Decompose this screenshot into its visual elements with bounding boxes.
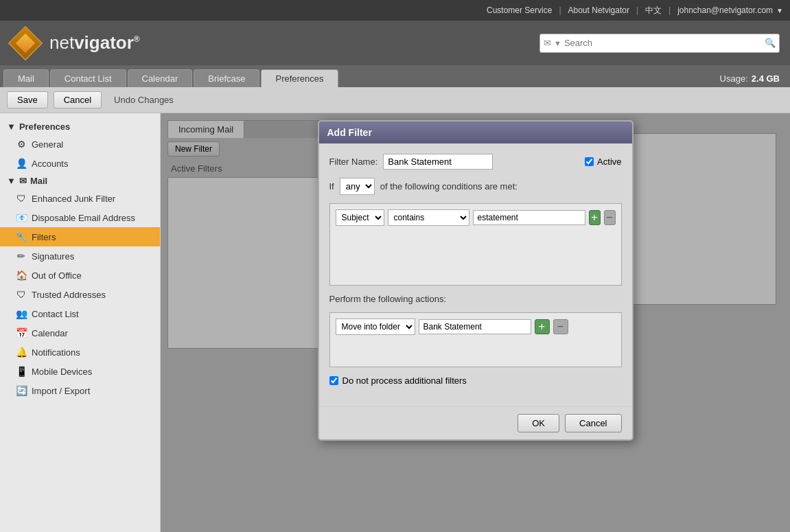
of-following-text: of the following conditions are met: xyxy=(380,181,518,192)
tab-preferences[interactable]: Preferences xyxy=(261,69,338,87)
filter-name-input[interactable] xyxy=(383,154,493,170)
sidebar-item-calendar[interactable]: 📅 Calendar xyxy=(0,323,160,343)
sep1: | xyxy=(559,5,561,15)
sidebar-section-mail: ▼ ✉ Mail xyxy=(0,173,160,189)
sidebar-item-import-export[interactable]: 🔄 Import / Export xyxy=(0,381,160,400)
do-not-process-checkbox[interactable] xyxy=(329,376,338,385)
content-area: Incoming Mail New Filter Active Filters … xyxy=(161,113,790,532)
sidebar-item-disposable-email[interactable]: 📧 Disposable Email Address xyxy=(0,208,160,227)
sep3: | xyxy=(669,5,671,15)
do-not-process-label: Do not process additional filters xyxy=(342,375,467,386)
main: ▼ Preferences ⚙ General 👤 Accounts ▼ ✉ M… xyxy=(0,113,790,532)
toolbar: Save Cancel Undo Changes xyxy=(0,87,790,113)
search-type-dropdown[interactable]: ▼ xyxy=(554,39,561,47)
accounts-icon: 👤 xyxy=(15,157,27,170)
actions-label: Perform the following actions: xyxy=(329,294,447,304)
filter-name-row: Filter Name: Active xyxy=(329,154,622,170)
tab-calendar[interactable]: Calendar xyxy=(128,69,193,87)
sidebar-item-filters[interactable]: 🔧 Filters xyxy=(0,227,160,246)
sidebar: ▼ Preferences ⚙ General 👤 Accounts ▼ ✉ M… xyxy=(0,113,161,532)
sidebar-item-contact-list[interactable]: 👥 Contact List xyxy=(0,304,160,323)
tab-mail[interactable]: Mail xyxy=(3,69,49,87)
mobile-devices-icon: 📱 xyxy=(15,365,27,378)
modal-overlay: Add Filter Filter Name: Active I xyxy=(161,113,790,532)
usage-info: Usage: 2.4 GB xyxy=(710,73,790,87)
cancel-button[interactable]: Cancel xyxy=(54,91,102,108)
add-filter-modal: Add Filter Filter Name: Active I xyxy=(318,120,634,441)
condition-field-select[interactable]: Subject From To Body xyxy=(336,209,384,226)
if-label: If xyxy=(329,181,334,192)
remove-action-button[interactable]: − xyxy=(553,319,568,334)
sidebar-item-signatures[interactable]: ✏ Signatures xyxy=(0,246,160,266)
action-row: Move into folder Tag Flag Delete + − xyxy=(336,319,616,335)
add-action-button[interactable]: + xyxy=(535,319,550,334)
action-op-select[interactable]: Move into folder Tag Flag Delete xyxy=(336,319,415,335)
user-menu[interactable]: johnchan@netvigator.com ▼ xyxy=(677,5,783,15)
user-dropdown-arrow: ▼ xyxy=(776,7,783,14)
nav-tabs: Mail Contact List Calendar Briefcase Pre… xyxy=(0,65,790,87)
undo-changes-button[interactable]: Undo Changes xyxy=(114,95,174,105)
signatures-icon: ✏ xyxy=(15,250,27,262)
action-value-input[interactable] xyxy=(419,319,531,334)
filter-name-label: Filter Name: xyxy=(329,157,378,167)
trusted-addresses-icon: 🛡 xyxy=(15,288,27,301)
topbar: Customer Service | About Netvigator | 中文… xyxy=(0,0,790,21)
sidebar-item-accounts[interactable]: 👤 Accounts xyxy=(0,154,160,173)
customer-service-link[interactable]: Customer Service xyxy=(487,5,552,15)
actions-area: Move into folder Tag Flag Delete + − xyxy=(329,312,622,367)
username: johnchan@netvigator.com xyxy=(677,5,773,15)
mail-icon: ✉ xyxy=(544,38,551,48)
condition-row: Subject From To Body contains does not c… xyxy=(336,209,616,226)
logo-text: netvigator® xyxy=(49,32,140,54)
import-export-icon: 🔄 xyxy=(15,384,27,397)
tab-briefcase[interactable]: Briefcase xyxy=(194,69,259,87)
usage-value: 2.4 GB xyxy=(752,73,780,84)
sidebar-item-out-of-office[interactable]: 🏠 Out of Office xyxy=(0,266,160,285)
sidebar-item-trusted-addresses[interactable]: 🛡 Trusted Addresses xyxy=(0,285,160,304)
about-link[interactable]: About Netvigator xyxy=(568,5,629,15)
notifications-icon: 🔔 xyxy=(15,346,27,358)
search-icon[interactable]: 🔍 xyxy=(765,38,776,48)
sidebar-item-mobile-devices[interactable]: 📱 Mobile Devices xyxy=(0,362,160,381)
logo[interactable]: netvigator® xyxy=(10,28,140,58)
modal-body: Filter Name: Active If any of the xyxy=(319,143,632,406)
conditions-header-row: If any of the following conditions are m… xyxy=(329,178,622,195)
active-checkbox[interactable] xyxy=(585,157,594,166)
logobar: netvigator® ✉ ▼ 🔍 xyxy=(0,21,790,65)
search-bar[interactable]: ✉ ▼ 🔍 xyxy=(539,34,780,53)
filters-icon: 🔧 xyxy=(15,231,27,243)
preferences-arrow: ▼ xyxy=(7,122,16,132)
sidebar-item-general[interactable]: ⚙ General xyxy=(0,135,160,154)
conditions-area: Subject From To Body contains does not c… xyxy=(329,203,622,286)
enhanced-junk-icon: 🛡 xyxy=(15,192,27,205)
tab-contact-list[interactable]: Contact List xyxy=(50,69,126,87)
actions-label-row: Perform the following actions: xyxy=(329,294,622,304)
sidebar-item-enhanced-junk[interactable]: 🛡 Enhanced Junk Filter xyxy=(0,189,160,208)
contact-list-icon: 👥 xyxy=(15,308,27,320)
ok-button[interactable]: OK xyxy=(518,414,559,432)
search-input[interactable] xyxy=(564,38,765,48)
sidebar-section-preferences: ▼ Preferences xyxy=(0,119,160,135)
modal-header: Add Filter xyxy=(319,122,632,143)
disposable-email-icon: 📧 xyxy=(15,211,27,224)
sep2: | xyxy=(636,5,638,15)
save-button[interactable]: Save xyxy=(7,91,48,108)
condition-op-select[interactable]: contains does not contain is is not xyxy=(388,209,469,226)
remove-condition-button[interactable]: − xyxy=(604,210,616,225)
any-all-select[interactable]: any xyxy=(340,178,375,195)
do-not-process-row: Do not process additional filters xyxy=(329,375,622,386)
mail-envelope-icon: ✉ xyxy=(19,176,27,186)
condition-value-input[interactable] xyxy=(473,210,585,225)
lang-link[interactable]: 中文 xyxy=(645,5,662,16)
calendar-icon: 📅 xyxy=(15,327,27,339)
add-condition-button[interactable]: + xyxy=(589,210,601,225)
out-of-office-icon: 🏠 xyxy=(15,269,27,281)
modal-cancel-button[interactable]: Cancel xyxy=(565,414,621,432)
mail-arrow: ▼ xyxy=(7,176,16,186)
general-icon: ⚙ xyxy=(15,138,27,150)
modal-footer: OK Cancel xyxy=(319,406,632,439)
sidebar-item-notifications[interactable]: 🔔 Notifications xyxy=(0,343,160,362)
active-label: Active xyxy=(597,157,621,167)
active-checkbox-group: Active xyxy=(585,157,621,167)
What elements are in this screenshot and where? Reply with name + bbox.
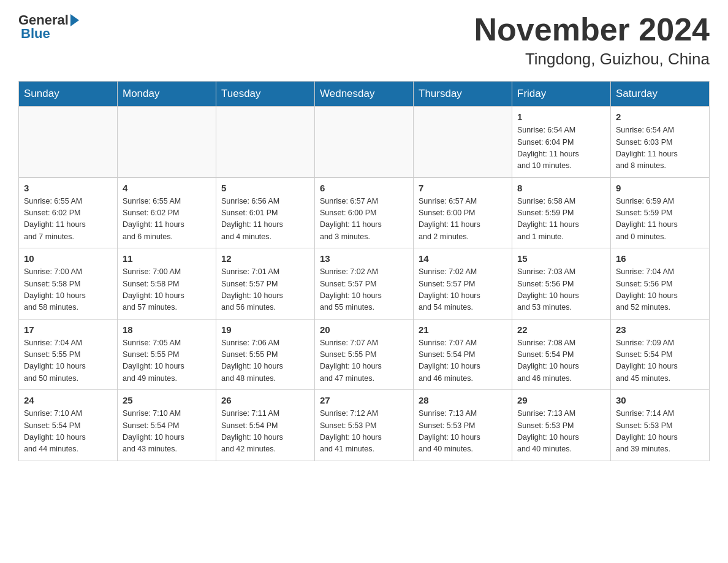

^^^^^^^^^^^^^^^^

Problem description
Lines that contain "arrow" are to be copied from the records above.

Output of the exercise
user-dropdown-arrow: ▼ xyxy=(776,7,783,14)
preferences-arrow: ▼ xyxy=(7,122,16,132)
mail-arrow: ▼ xyxy=(7,176,16,186)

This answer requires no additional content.